**What is expected**
Your job is to retype the records exactly while dropping every picture.

=== Data for this task ===

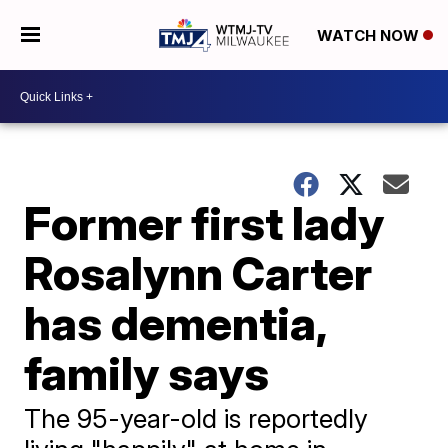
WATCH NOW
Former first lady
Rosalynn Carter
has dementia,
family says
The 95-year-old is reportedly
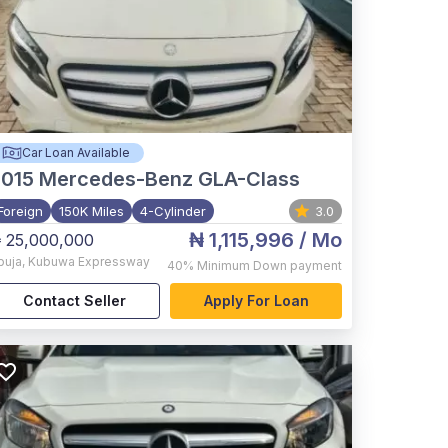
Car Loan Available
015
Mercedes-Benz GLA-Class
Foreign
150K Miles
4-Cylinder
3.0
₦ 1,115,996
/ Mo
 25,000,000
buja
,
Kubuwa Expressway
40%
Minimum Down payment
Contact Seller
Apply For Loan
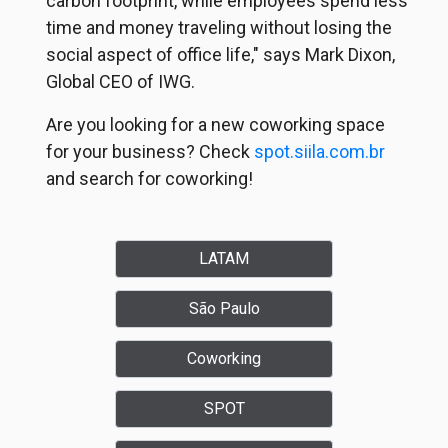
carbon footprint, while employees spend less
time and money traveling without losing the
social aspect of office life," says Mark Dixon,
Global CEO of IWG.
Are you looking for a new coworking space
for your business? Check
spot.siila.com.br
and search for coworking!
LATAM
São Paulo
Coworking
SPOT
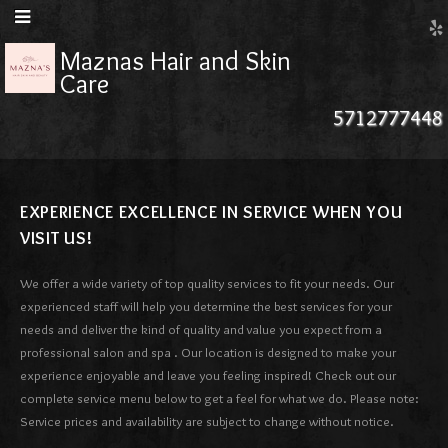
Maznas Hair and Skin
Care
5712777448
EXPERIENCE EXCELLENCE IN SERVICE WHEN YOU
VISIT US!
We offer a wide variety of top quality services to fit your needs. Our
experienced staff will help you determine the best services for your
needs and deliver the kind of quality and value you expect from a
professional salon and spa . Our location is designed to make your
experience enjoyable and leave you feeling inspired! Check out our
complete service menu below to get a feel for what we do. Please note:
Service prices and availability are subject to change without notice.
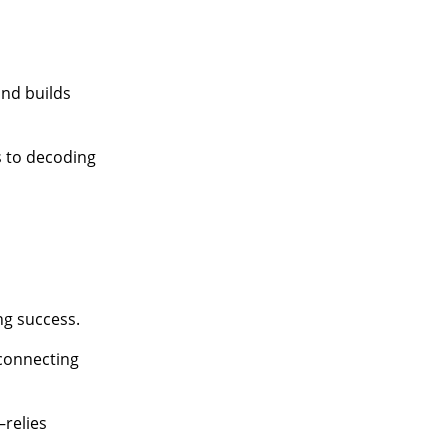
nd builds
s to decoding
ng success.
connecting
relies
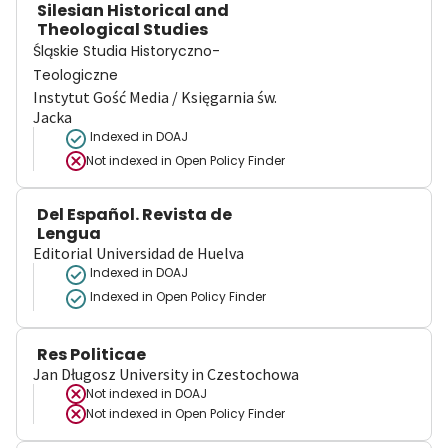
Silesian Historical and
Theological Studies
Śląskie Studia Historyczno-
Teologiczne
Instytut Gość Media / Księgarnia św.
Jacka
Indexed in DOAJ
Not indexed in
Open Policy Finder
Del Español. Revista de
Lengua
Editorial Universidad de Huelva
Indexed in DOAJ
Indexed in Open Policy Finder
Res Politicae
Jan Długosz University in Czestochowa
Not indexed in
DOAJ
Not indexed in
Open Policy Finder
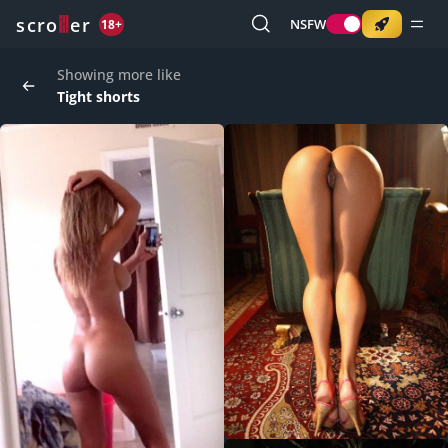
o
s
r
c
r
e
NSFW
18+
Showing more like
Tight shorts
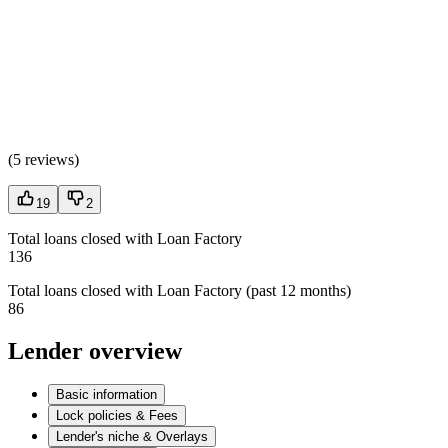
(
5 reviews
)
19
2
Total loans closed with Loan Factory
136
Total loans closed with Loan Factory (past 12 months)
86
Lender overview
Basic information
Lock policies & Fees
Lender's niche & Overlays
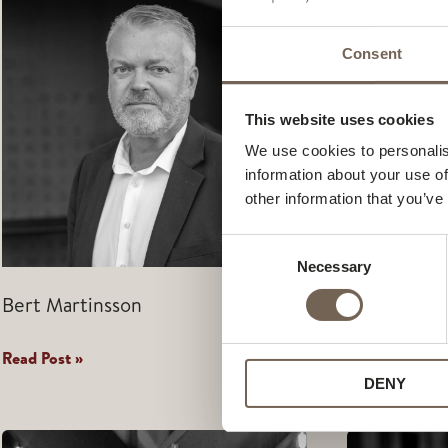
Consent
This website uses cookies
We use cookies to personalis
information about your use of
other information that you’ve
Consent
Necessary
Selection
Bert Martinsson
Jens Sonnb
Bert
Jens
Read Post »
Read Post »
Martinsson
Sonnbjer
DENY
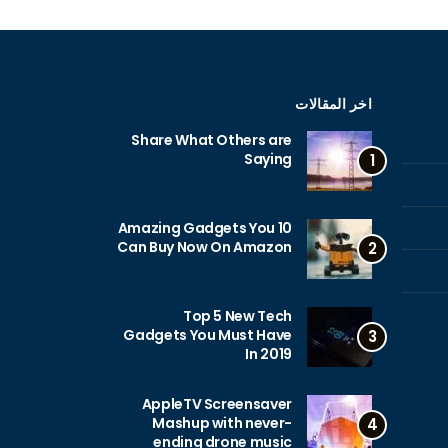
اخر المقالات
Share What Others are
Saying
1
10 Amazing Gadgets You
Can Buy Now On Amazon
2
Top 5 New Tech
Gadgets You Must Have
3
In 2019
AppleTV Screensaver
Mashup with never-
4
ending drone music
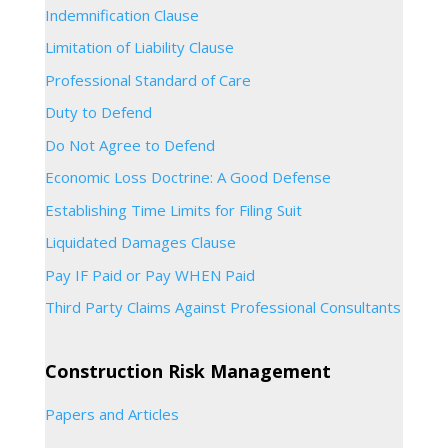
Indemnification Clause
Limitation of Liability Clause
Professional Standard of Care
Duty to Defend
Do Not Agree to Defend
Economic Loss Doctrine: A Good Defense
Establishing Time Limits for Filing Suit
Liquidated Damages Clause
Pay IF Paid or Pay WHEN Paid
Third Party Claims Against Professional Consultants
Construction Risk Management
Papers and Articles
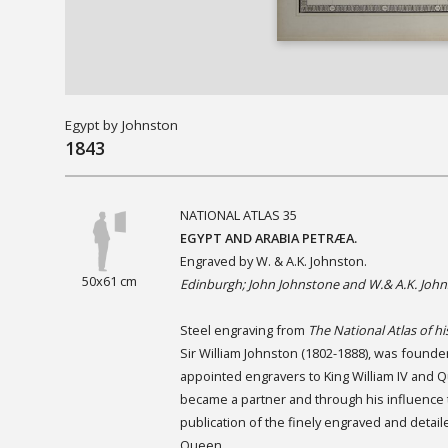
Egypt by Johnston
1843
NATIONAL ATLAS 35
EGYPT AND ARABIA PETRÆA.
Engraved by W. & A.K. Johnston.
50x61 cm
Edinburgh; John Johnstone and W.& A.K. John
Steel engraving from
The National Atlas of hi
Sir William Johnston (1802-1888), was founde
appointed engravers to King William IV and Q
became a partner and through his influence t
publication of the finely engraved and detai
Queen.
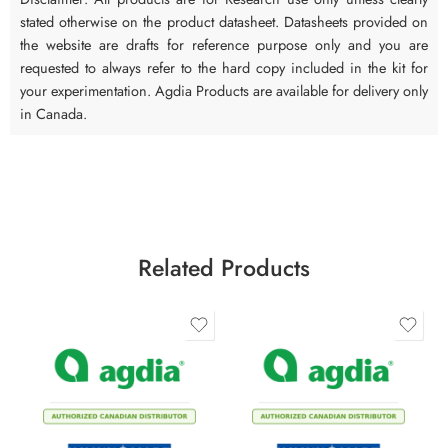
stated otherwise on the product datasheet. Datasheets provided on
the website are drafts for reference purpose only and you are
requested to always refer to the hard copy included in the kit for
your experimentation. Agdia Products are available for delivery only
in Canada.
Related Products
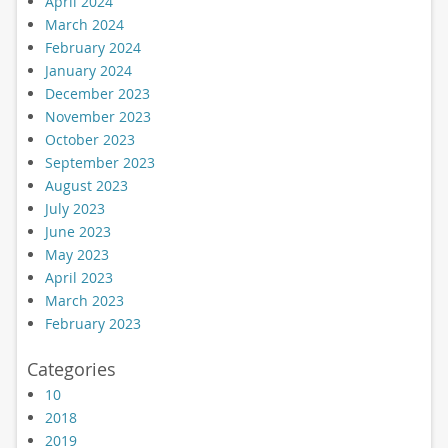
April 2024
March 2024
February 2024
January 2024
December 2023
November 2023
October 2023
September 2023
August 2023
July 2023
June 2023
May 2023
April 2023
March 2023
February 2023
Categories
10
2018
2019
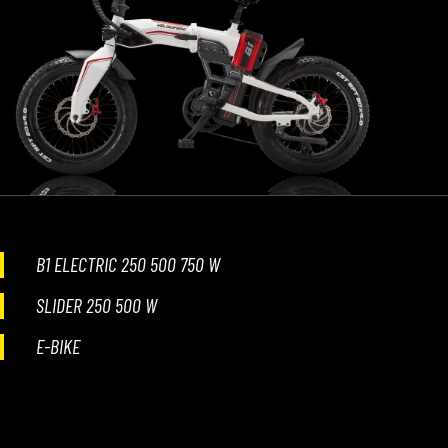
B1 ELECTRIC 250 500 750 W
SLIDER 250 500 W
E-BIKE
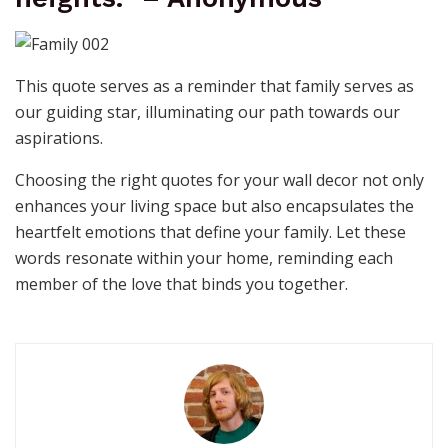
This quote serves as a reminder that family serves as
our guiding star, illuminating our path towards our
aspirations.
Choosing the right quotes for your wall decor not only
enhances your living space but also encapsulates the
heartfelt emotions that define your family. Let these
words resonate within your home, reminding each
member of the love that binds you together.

===

**Response**
WATCH NOW
Former first lady
Rosalynn Carter
has dementia,
family says
The 95-year-old is reportedly
Car Loan Available
015
Mercedes-Benz GLA-Class
Foreign
150K Miles
4-Cylinder
3.0
₦ 1,115,996
/ Mo
 25,000,000
buja
,
Kubuwa Expressway
40%
Minimum Down payment
Contact Seller
Apply For Loan
carbon footprint, while employees spend less
time and money traveling without losing the
social aspect of office life," says Mark Dixon,
Global CEO of IWG.
Are you looking for a new coworking space
for your business? Check
spot.siila.com.br
and search for coworking!
LATAM
São Paulo
Coworking
SPOT
Maznas Hair and Skin
Care
5712777448
EXPERIENCE EXCELLENCE IN SERVICE WHEN YOU
VISIT US!
We offer a wide variety of top quality services to fit your needs. Our
experienced staff will help you determine the best services for your
needs and deliver the kind of quality and value you expect from a
professional salon and spa . Our location is designed to make your
experience enjoyable and leave you feeling inspired! Check out our
complete service menu below to get a feel for what we do. Please note:
Service prices and availability are subject to change without notice.
nd builds
s to decoding
ng success.
connecting
relies
Silesian Historical and
Theological Studies
Śląskie Studia Historyczno-
Teologiczne
Instytut Gość Media / Księgarnia św.
Jacka
Indexed in DOAJ
Not indexed in
Open Policy Finder
Del Español. Revista de
Lengua
Editorial Universidad de Huelva
Indexed in DOAJ
Indexed in Open Policy Finder
Res Politicae
Jan Długosz University in Czestochowa
Not indexed in
DOAJ
Not indexed in
Open Policy Finder
o
s
r
c
r
e
NSFW
18+
Showing more like
Tight shorts
(
5 reviews
)
19
2
Total loans closed with Loan Factory
136
Total loans closed with Loan Factory (past 12 months)
86
Lender overview
Basic information
Lock policies & Fees
Lender's niche & Overlays
Consent
This website uses cookies
We use cookies to personalis
information about your use of
other information that you’ve
Consent
Necessary
Selection
Bert Martinsson
Jens Sonnb
Bert
Jens
Read Post »
Read Post »
Martinsson
Sonnbjer
DENY
اخر المقالات
Share What Others are
Saying
1
10 Amazing Gadgets You
Can Buy Now On Amazon
2
Top 5 New Tech
Gadgets You Must Have
3
In 2019
AppleTV Screensaver
Mashup with never-
4
ending drone music
Indemnification Clause
Limitation of Liability Clause
Professional Standard of Care
Duty to Defend
Do Not Agree to Defend
Economic Loss Doctrine: A Good Defense
Establishing Time Limits for Filing Suit
Liquidated Damages Clause
Pay IF Paid or Pay WHEN Paid
Third Party Claims Against Professional Consultants
Construction Risk Management
Papers and Articles
Egypt by Johnston
1843
NATIONAL ATLAS 35
EGYPT AND ARABIA PETRÆA.
Engraved by W. & A.K. Johnston.
50x61 cm
Edinburgh; John Johnstone and W.& A.K. John
Steel engraving from
The National Atlas of hi
Sir William Johnston (1802-1888), was founde
appointed engravers to King William IV and Q
became a partner and through his influence t
publication of the finely engraved and detai
Queen.
stated otherwise on the product datasheet. Datasheets provided on
the website are drafts for reference purpose only and you are
requested to always refer to the hard copy included in the kit for
your experimentation. Agdia Products are available for delivery only
in Canada.
Related Products
April 2024
March 2024
February 2024
January 2024
December 2023
November 2023
October 2023
September 2023
August 2023
July 2023
June 2023
May 2023
April 2023
March 2023
February 2023
Categories
10
2018
2019
B1 ELECTRIC 250 500 750 W
SLIDER 250 500 W
E-BIKE
This quote serves as a reminder that family serves as
our guiding star, illuminating our path towards our
aspirations.
Choosing the right quotes for your wall decor not only
enhances your living space but also encapsulates the
heartfelt emotions that define your family. Let these
words resonate within your home, reminding each
member of the love that binds you together.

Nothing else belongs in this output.